Many years ago, I recall reading a book about whisky in which the author described a visit to a distillery. He watched the stillman decide when to take the ‘cut’ of the clear liquid that was flowing through the spirit safe; this ‘cut’ then being the spirit that would be made into the final product. The liquid was clear as glass, but when he asked the stillman why he hadn’t made the ‘cut’ he was told, “ach, it’s still a wee bit too blue”. The point here is that this process is as much a craft, dependent on the skills and experience of a (very skilled and experienced) man and not just a chemical process that a machine could equally well perform.
This came to mind when I saw a recent article about how big data and algorithms can help today’s recruiter. Specifically, it was noted that they can provide an array of information, sorted into patterns and matches that conform to keywords and scores that filter an initial candidate pool to a narrower shortlist of individuals who ought to match the brief.
This article went on to discuss the impact of big data to sport. There is a well-known study of major league baseball team Oakland Athletics where an analysis of data identified improvements that ‘expert scouts’ couldn’t see. The results were impressive, with the OA getting the same results as teams that spent three times as much. In football, in the 1950s, Wing Commander Charles Reep (and subsequently Charles Hughes of the FA) came up with his POMO (position of maximum opportunity) theory, based on his analysis of thousands of goals (and this was before the days of the computing power that would have made this easy, which makes his efforts even more impressive).
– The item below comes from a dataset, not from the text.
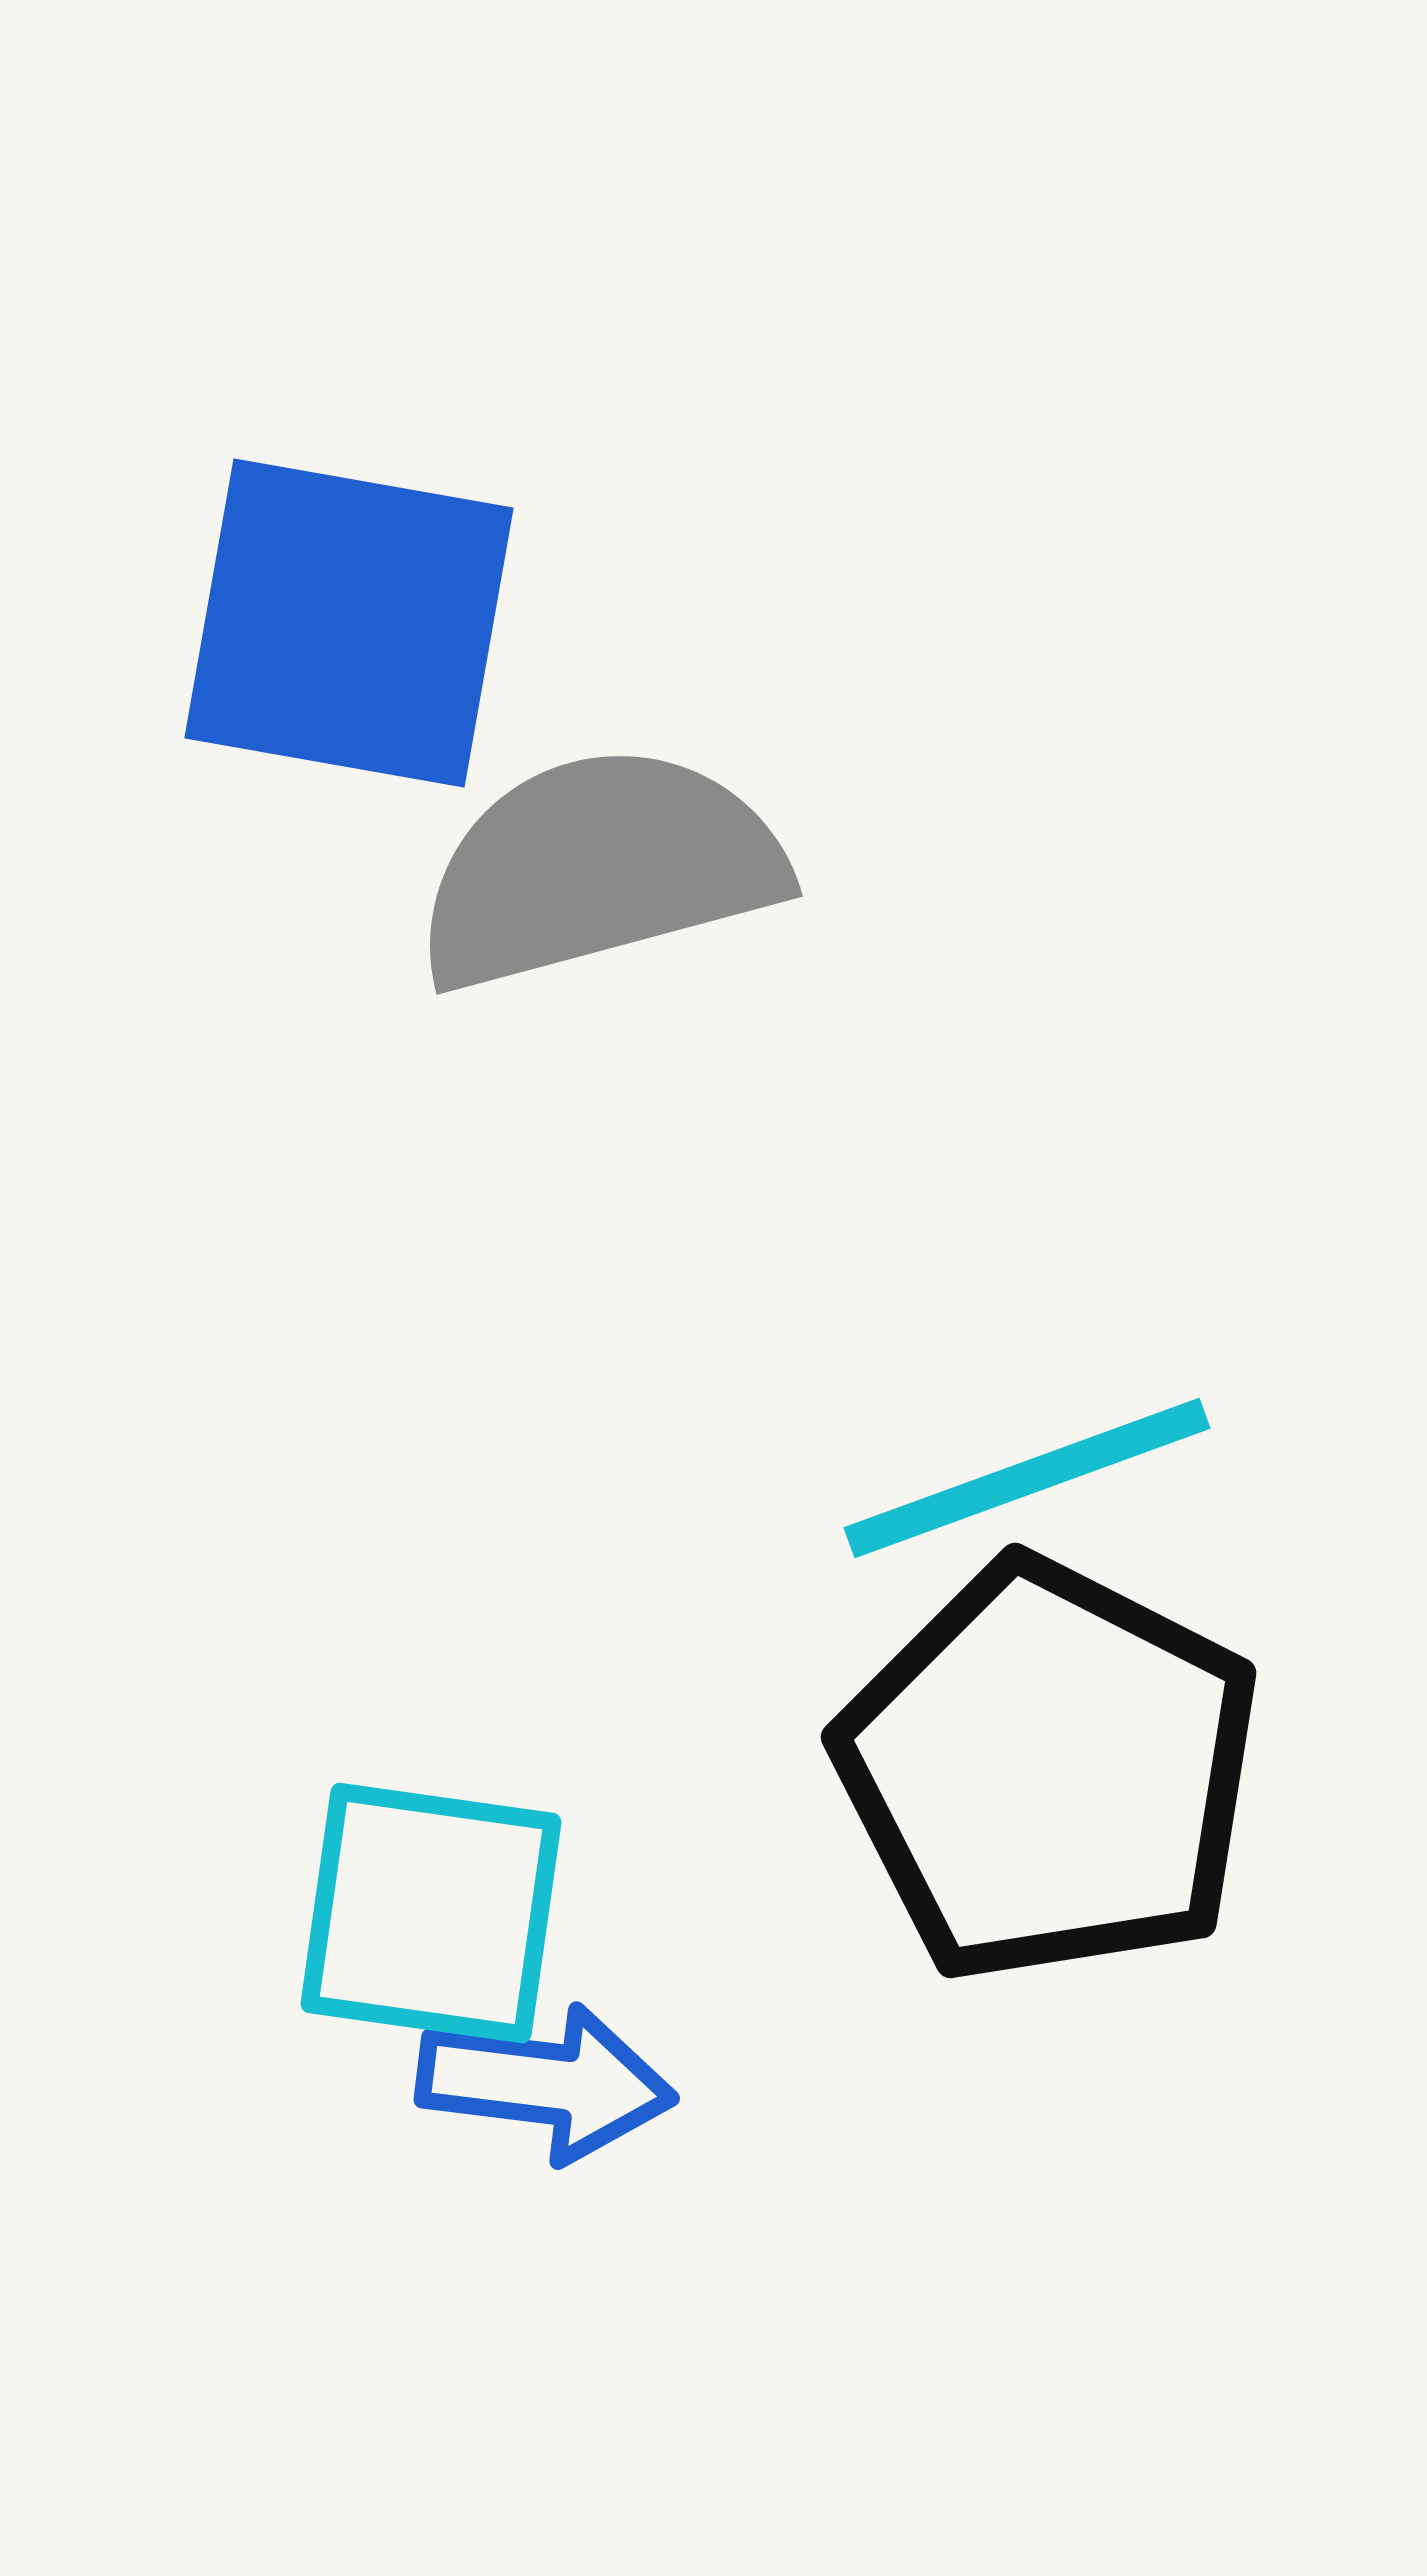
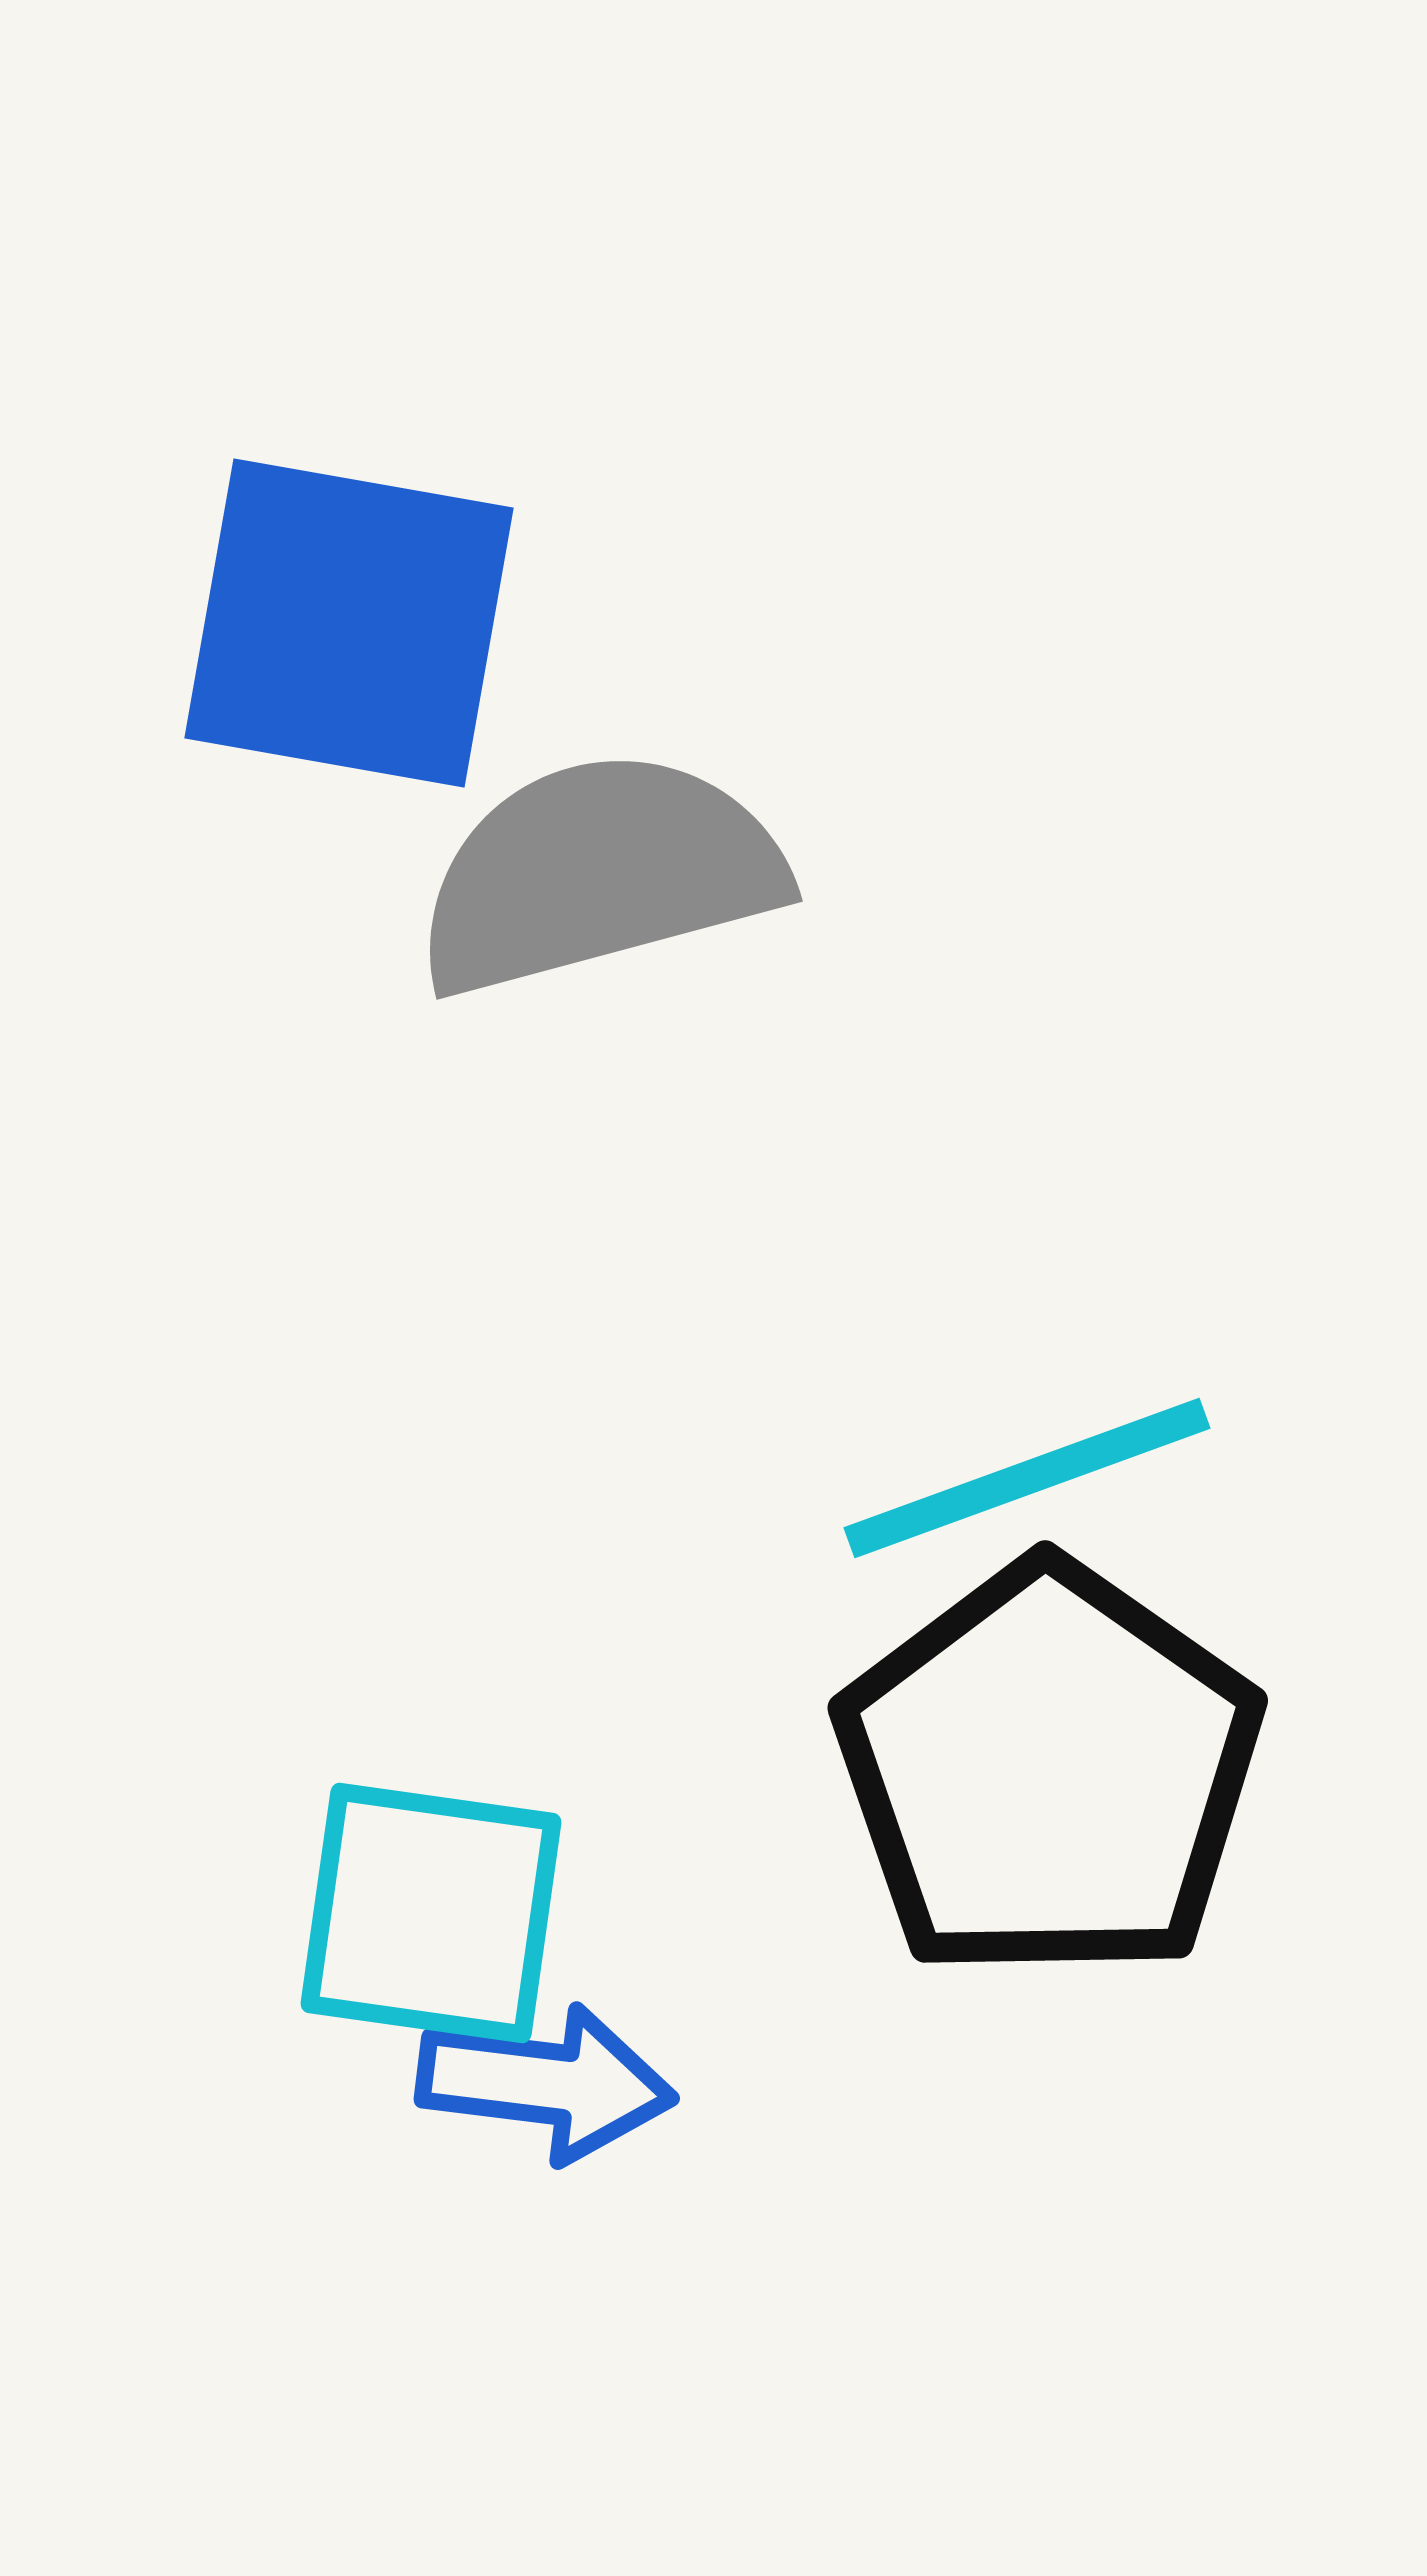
gray semicircle: moved 5 px down
black pentagon: rotated 8 degrees clockwise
Essentially, POMO dictated that the quicker the ball got in the opposition’s penalty box the more goals were scored. Consequently, it made success to the lump the ball forward at every available opportunity. The ‘long ball’ game adopted successfully by Wimbledon is attributed to this theory…
However, it’s one thing having the data, it’s another thing analysing them correctly. Even in all the examples taken from sport, ultimately it is up to the individual skills of the players whether a team is Barcelona or Brechin City (with no disrespect to that august Scottish side). Whether it’s football or recruitment, at some stage you need the expertise, experience and skills to shine at the highest level.
Moreover, the POMO idea and its associations with the ‘long ball game’ also made be think of the perennial problem of those recruitment agencies that give the industry a bad name by just ‘spraying (CVs) and praying’, hoping that force of numbers will cause something good (a placement) to happen. If that’s what you’re depending on, either as a candidate or a client, then can I suggest you find the recruitment equivalent of the stillman (or woman) and make sure that you add some guile to the numbers. Blend this individual expertise and experience with the best that technology can offer and then you have a very powerful combination, a position of maximum opportunity for both client and candidate alike!